While the Commies are slow starters on offense (they have tallied just seven first-quarter points all season), Vanderbilt’s best period by far is the second quarter, in which the Music City Sailors have scored a whopping 68 points this autumn. In the other three quarters combined, the ‘Dores have scored a collective 57.
Unfortunately, the fifteen minutes just before halftime also happen to be the Bulldogs’ worst defensive quarter, as Georgia has allowed 38 second-quarter points yet has not surrendered as many as 30 points in any other period.
The defense has been playing better, with three glaring exceptions: third downs, red zone touchdowns, and big plays. None of those weaknesses ought to be cause for concern against the Commodores. Consider:
- Vanderbilt has the conference’s fewest third-down conversions (17) and the league’s lowest third-down conversion rate (27.0%).

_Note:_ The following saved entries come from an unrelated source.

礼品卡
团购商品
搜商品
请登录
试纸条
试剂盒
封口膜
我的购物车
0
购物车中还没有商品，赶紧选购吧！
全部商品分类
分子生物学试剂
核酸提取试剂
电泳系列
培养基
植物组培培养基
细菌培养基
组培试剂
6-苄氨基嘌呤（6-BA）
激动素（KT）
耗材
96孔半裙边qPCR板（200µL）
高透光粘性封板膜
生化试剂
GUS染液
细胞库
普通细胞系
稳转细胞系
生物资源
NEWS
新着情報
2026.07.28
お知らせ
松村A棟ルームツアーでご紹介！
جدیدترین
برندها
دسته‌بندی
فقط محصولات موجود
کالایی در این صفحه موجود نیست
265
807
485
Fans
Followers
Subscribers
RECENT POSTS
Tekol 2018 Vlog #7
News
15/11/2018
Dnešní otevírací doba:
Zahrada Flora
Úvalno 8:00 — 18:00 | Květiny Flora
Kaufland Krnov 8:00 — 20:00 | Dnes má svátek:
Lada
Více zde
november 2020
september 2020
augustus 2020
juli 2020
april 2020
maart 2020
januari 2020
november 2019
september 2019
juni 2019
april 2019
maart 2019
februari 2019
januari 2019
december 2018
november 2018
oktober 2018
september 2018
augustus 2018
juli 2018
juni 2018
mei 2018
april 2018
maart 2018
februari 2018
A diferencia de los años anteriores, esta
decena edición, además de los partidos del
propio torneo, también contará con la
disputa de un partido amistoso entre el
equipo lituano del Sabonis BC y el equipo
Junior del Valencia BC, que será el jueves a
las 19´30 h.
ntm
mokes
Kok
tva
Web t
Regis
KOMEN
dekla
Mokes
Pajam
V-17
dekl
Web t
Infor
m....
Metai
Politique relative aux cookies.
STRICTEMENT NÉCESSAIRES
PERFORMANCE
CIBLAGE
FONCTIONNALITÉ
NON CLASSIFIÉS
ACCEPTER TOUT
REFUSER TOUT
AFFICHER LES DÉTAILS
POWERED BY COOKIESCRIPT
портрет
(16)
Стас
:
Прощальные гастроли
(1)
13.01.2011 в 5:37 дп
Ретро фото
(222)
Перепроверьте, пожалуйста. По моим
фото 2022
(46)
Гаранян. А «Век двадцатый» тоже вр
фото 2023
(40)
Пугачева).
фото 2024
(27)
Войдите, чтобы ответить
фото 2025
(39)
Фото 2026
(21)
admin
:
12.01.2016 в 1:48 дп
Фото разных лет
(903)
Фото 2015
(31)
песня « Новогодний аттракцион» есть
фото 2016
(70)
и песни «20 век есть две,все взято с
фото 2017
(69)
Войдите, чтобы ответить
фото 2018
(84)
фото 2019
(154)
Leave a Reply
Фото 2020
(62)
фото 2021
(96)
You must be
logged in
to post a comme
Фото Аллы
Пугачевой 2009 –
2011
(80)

- The Commodores have made the SEC’s fewest red zone trips (13), are tied for the conference’s fewest red zone scores (10) and fewest red zone touchdowns (7), have scored the league’s fewest red zone rushing touchdowns (5), are tied for the SEC’s second-fewest red zone passing touchdowns (2), have the conference’s third-lowest red zone scoring percentage (76.9%), and are the only team in the league to have turned the ball over on downs inside the 20 more than once in 2010.
- While two of Jared Funk’s five pass attempts have been completed for 35 or more yards, Larry Smith’s 119 aerials have included eleven passes that were completed for pickups of 20 yards or more. Between them, Jonathan Krause, Warren Norman, Kennard Reeves, Larry Smith, and Zac Stacy have carried the ball 149 times, but just seven of those rushing attempts have covered 20 or more yards of real estate. Of the 20 offensive plays on which Vanderbilt has gained at least 20 yards in 2010, only six occurred in venues outside of Nashville.
If ever there was a conference opponent tailor-made to help the ‘Dawgs shore up their weaknesses, Vanderbilt is it.
Last weekend’s win was a huge boost for this team, as it confirmed the suspicion held by many that the Bulldogs were separated from being a good team only by inches and consistency; it now seems like months ago that we were considering the credentials of other coaching candidates.
Aaron Murray hasn’t just been good; he’s been better than you think, and he’s well on his way to being Mark Richt’s best Bulldog quarterback. Murray doesn’t have Matthew Stafford’s arm, D.J. Shockley’s legs, or David Greene’s brain, but he’s not far behind any of those guys in any of those categories, and he possesses the best combination of throwing ability, running ability, and football intelligence of any Georgia quarterback since Fran Tarkenton, who turned around a faltering Red and Black program for Wally Butts the way Murray will for Coach Richt.
It’s not only a home game, but also the homecoming game. The new Uga will be introduced in a pregame ceremony. The Bulldogs will be without Caleb King, but they have A.J. Green back after selling his jersey for a few greenbacks. The Commodores will play Georgia tough---they almost always do---but momentum is wearing silver britches, so I expect the Red and Black to take care of business.
My Prediction: Georgia Bulldogs 31, Vanderbilt Commodores 20.